Bien, ¿qué es el impuesto sobre el patrimonio? Se trata de un tributo directo sobre el valor de todos los bienes y derechos con contenido económico de las personas físicas. El hecho de que se sitúe un mínimo por debajo del cual se está exento de presentarlo, trata de garantizar que únicamente afecte a las rentas más elevadas, es decir, a las personas con más riqueza. Antes de su eliminación, el mínimo de presentación eran 108182,18 euros, y los tipos impositivos que se aplicaban oscilaban entre el 0.20% y el 2.50%.
En la práctica, este impuesto tiene poca incidencia recaudatoria, dado que la gran mayoría de la población estará exenta de su presentación. De dónde se sitúe el mínimo de presentación dependerá que la recaudación sea mayor o menor.

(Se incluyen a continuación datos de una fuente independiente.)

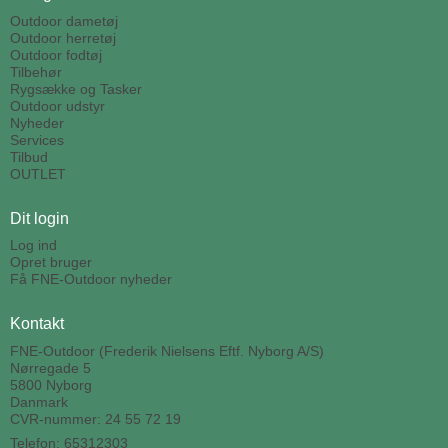
Outdoor dametøj
Outdoor herretøj
Outdoor fodtøj
Tilbehør
Rygsække og Tasker
Outdoor udstyr
Nyheder
Services
Tilbud
OUTLET
Dit login
Log ind
Opret bruger
Få FNE-Outdoor nyheder
Kontakt
FNE-Outdoor (Frederik Nielsens Eftf. Nyborg A/S)
Nørregade 5
5800 Nyborg
Danmark
CVR-nummer: 24 55 72 19
Telefon: 65312303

Se está insinuando que los recursos que se obtengan de este tributo irán destinados a partidas como educación o sanidad. No deja de ser un intento de justificación, una campaña de imagen para suavizar su implantación, que posiblemente se haga oficial el próximo viernes día 16 de octubre. La realidad es que todo ingreso extra que reciban las arcas del Estado servirá para aliviar las tensiones de tesorería presupuestarias, tranquilizar los mercados financieros internacionales y supondrá a su vez un empujoncito en la huida hacia adelante en las que nos encontramos.
Estaremos atentos a las novedades que acontezcan en los próximos días.
Al final lo comentado se hizo realidad, como todos los rumores apuntaban. El mínimo de riqueza para estar obligado a la presentación del impuesto de patrimonio se situará sobre los 700.000 euros, por lo que la inmensa mayoría de la población no se verá afectada por la medida.